The plaintiff has briefed its claim that the actions of the defendant in withholding the $16,435.50 were “unilateral.” As pointed out in the plaintiffs brief, our review of contractual disputes arising out of definitive contract language is plenary. Embalmers’ Supply Co. v. Giannitti, 103 Conn. App. 20, 43, 929 A.2d 729, cert, denied, 284 Conn. 931, 934 A.2d 246 (2007). Plenary review does not permit us to ignore any pertinent definitive provision of a contract. The plaintiff briefed on appeal that the fact finder had ignored § 7 (f) of the contract requiring forty-eight hours prior notice to the plaintiff before contracting to undertake a task to which the defendant claimed that the plaintiff was obligated to perform.1 The fact finder’s only finding regarding *526notice to the plaintiff was that change order two, the vehicle the court used to impose the $16,435.50 back-charge on the plaintiff, was submitted to the plaintiff on August 3, 2004, approximately five months after the defendant engaged Torello for services that it now claims were the obligation of the plaintiff.
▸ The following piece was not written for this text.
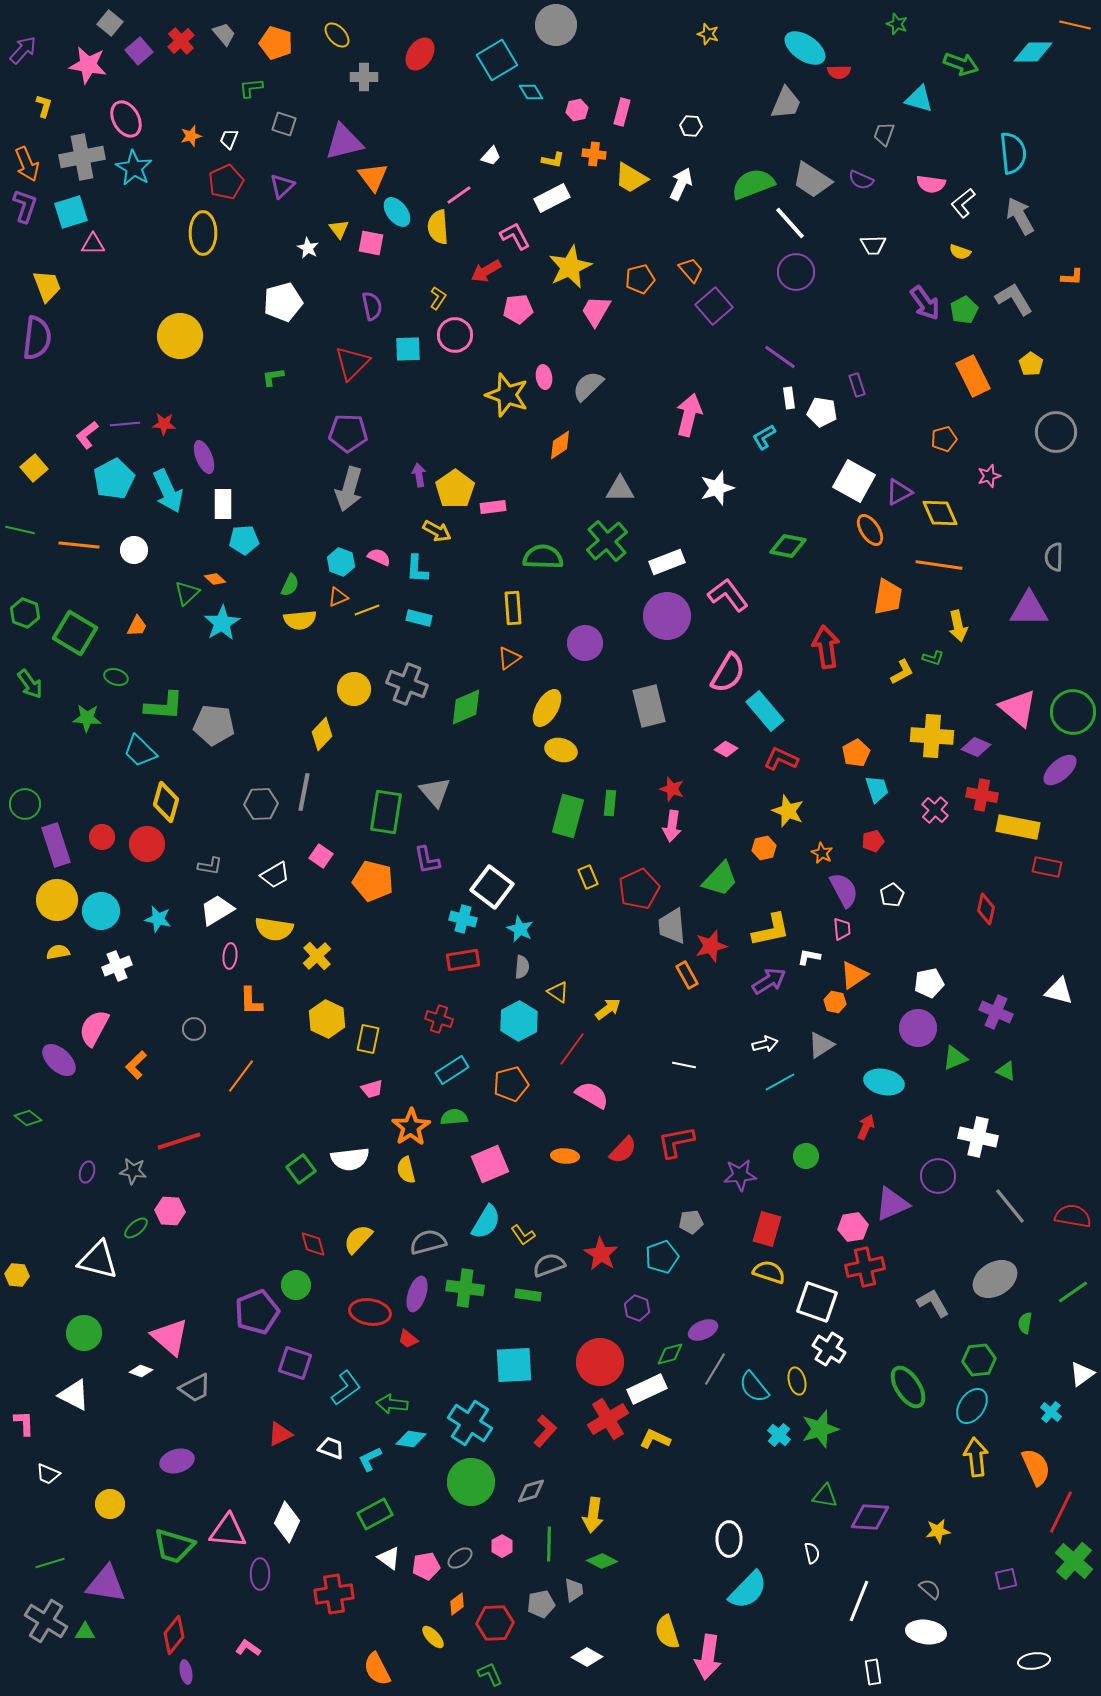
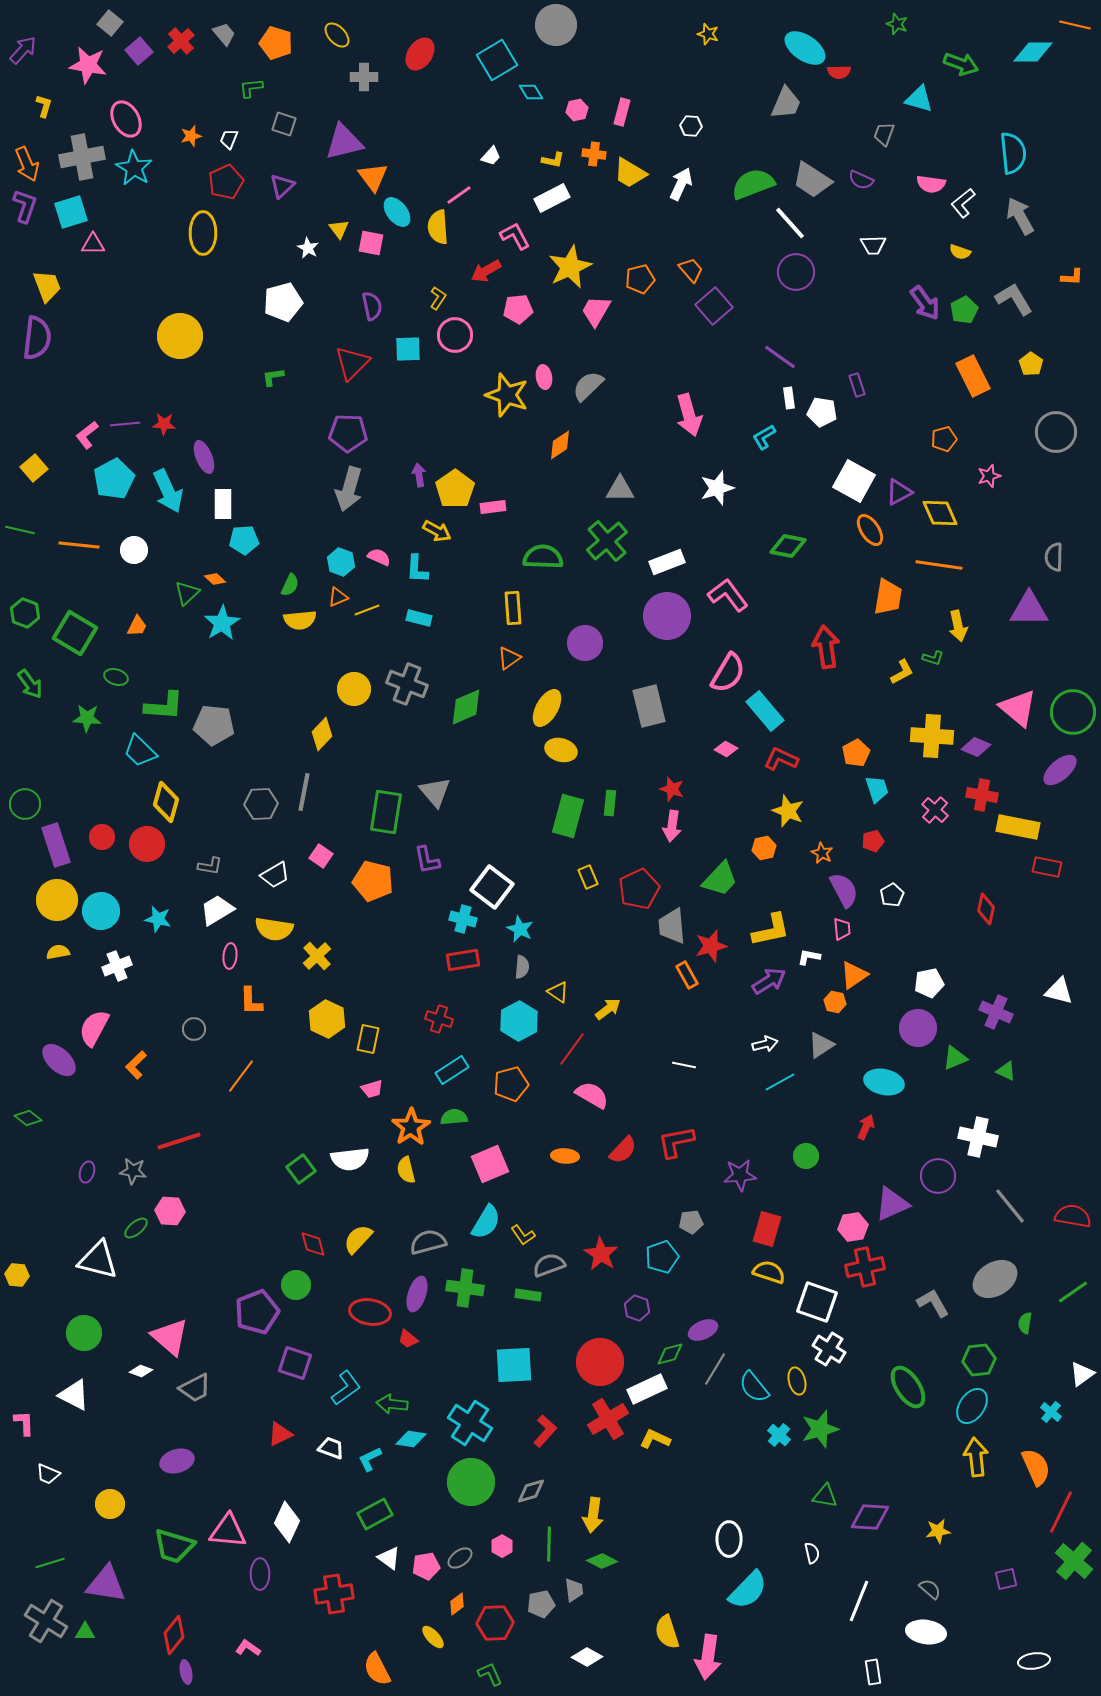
yellow trapezoid at (631, 178): moved 1 px left, 5 px up
pink arrow at (689, 415): rotated 150 degrees clockwise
Accordingly, I would reverse and remand the case for further proceedings as to that portion of the judgment relating to the backcharge with direction to render judgment in the plaintiffs favor for an additional $16,435.50.

 There could be no surprise to the trial court or the defendant by virtue of the plaintiffs failure to brief this provision at trial that § 7 (f) requiring forty-eight hours notice was pertinent. The trial court was to consider all definitive provisions of the contract as a whole, whether the plaintiff did or did not brief them at trial. Lar-Rob Bus Corp. v. Fairfield, 170 Conn. 397, 407, 365 A.2d 1086 (1976) (“[a] contract is to be construed as a whole and all relevant provisions will be considered together”); Zahringer v. Zahringer, 124 Conn. App. 672, 684, 6 A.3d 141 (2010) (“[i]t is axiomatic that ‘[w]hen interpreting a contract, [the reviewing court] must look at the contract as a whole, consider all relevant portions together and, if possible, *526give operative effect to every provision in order to reach a reasonable overall result’ Furthermore, the defendant had pleaded a special defense and tried the case on the theory that both the plaintiff and the defendant were parties to the Torello contract. Had the defendant succeeded in proving this, the plaintiff would have needed no forty-eight hour notice that the defendant sought to charge him with responsibility for a contract to which he was a party. The fact finder found that only the defendant was a party to the Torello contract for which it sought to hold the plaintiff liable as a party, and, thus, the defendant failed to prove its special defense.